9. Cannot open UI when running locally - HTTP Error 500.19 - Internal Server Error

To fix that, edit RecommendationCore\source.vs\config\applicationhost.config file and
update system.webServer -> sercurity -> access -> overrideModeDefault from Deny to Allow

Frequently Asked Questions:

Q. Where can I see and change my access keys?

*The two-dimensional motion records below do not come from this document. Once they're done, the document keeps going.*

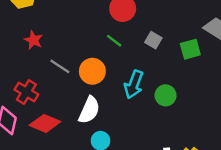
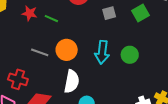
red star: (33, 40) -> (30, 13), moved
gray square: (153, 40) -> (109, 13), turned -32
green line: (114, 41) -> (51, 19), moved

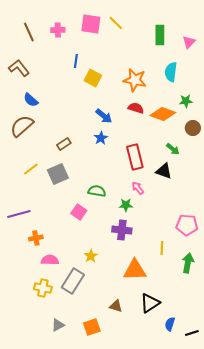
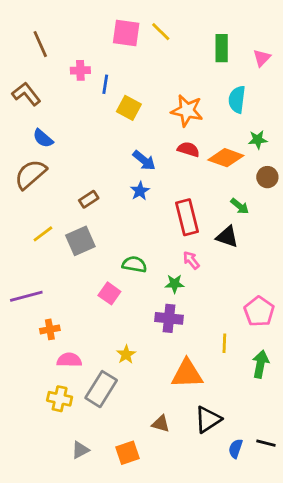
pink cross: (58, 30) -> (80, 70), moved
pink pentagon: (187, 225) -> (259, 311), turned 30
black line: (192, 333) -> (266, 443), moved, turned 32

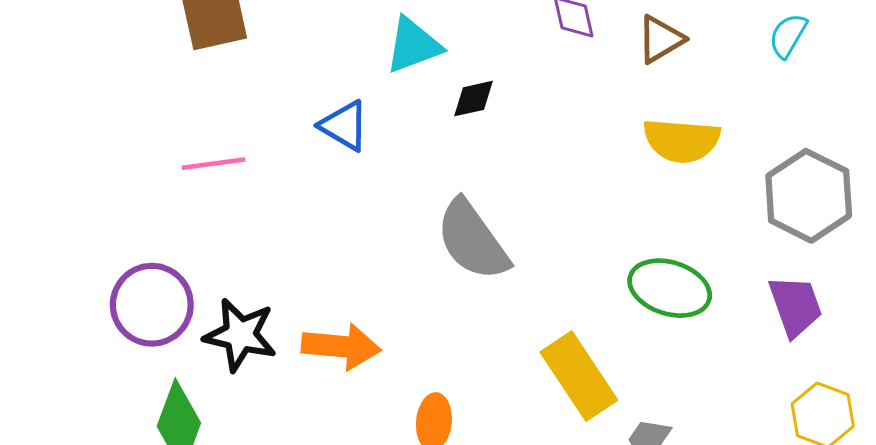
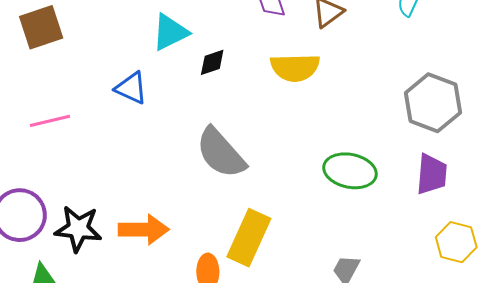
yellow semicircle: (682, 140) -> (295, 68), moved
purple trapezoid: (795, 306) -> (432, 174), turned 30
yellow rectangle: (579, 376) -> (249, 238), moved, turned 64

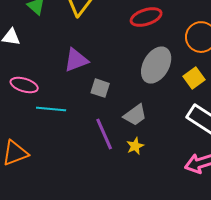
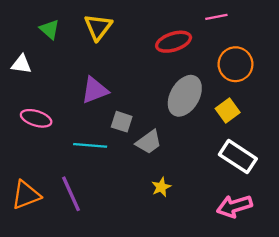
cyan line: (51, 109) -> (90, 145), moved
gray trapezoid: (135, 115) -> (149, 142), moved
purple line: (104, 134) -> (71, 194), moved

There are two kind of keys that are used - adminKey - used for all API operations, recommendKey - used only to get recommendation. Both the keys have a primay and secondary key which can be viewed/changed via "Application Settings" of the deployed "App Service" on Azure Portal.

Q. How can I cancel a model training which is in progress

Same as how you delete a model using the "DELETE" operation. See Api Reference

Q. Why can't I select "Free" and "Shared" App Service Plans?

The solution can only be run on 64-bit machines. Since "Free" and "Shared" plans only provide 32-bit machines it is not possible to use those plans.

Q. How can I use a custom domain?

See buy domains and 3rd party domains.

Q. How can I configure auto-scaling of my web app to handle more load?

Auto scale can be configured from azure portal. This article provides a good overview on how to set things up.

Q. How can I disable Application Insights?

Application Insights can simply be disabled by removing the key/value - ApplicationInsightsInstrumentationKey in "Application Settings" of the deployed "App Service" on Azure Portal.

Q. How can I deploy a code change?

See Post Deployments.

Q. How can I access the recommendations UI/Portal?

endpoint\ui will open the portal. The adminKey will be needed to access it.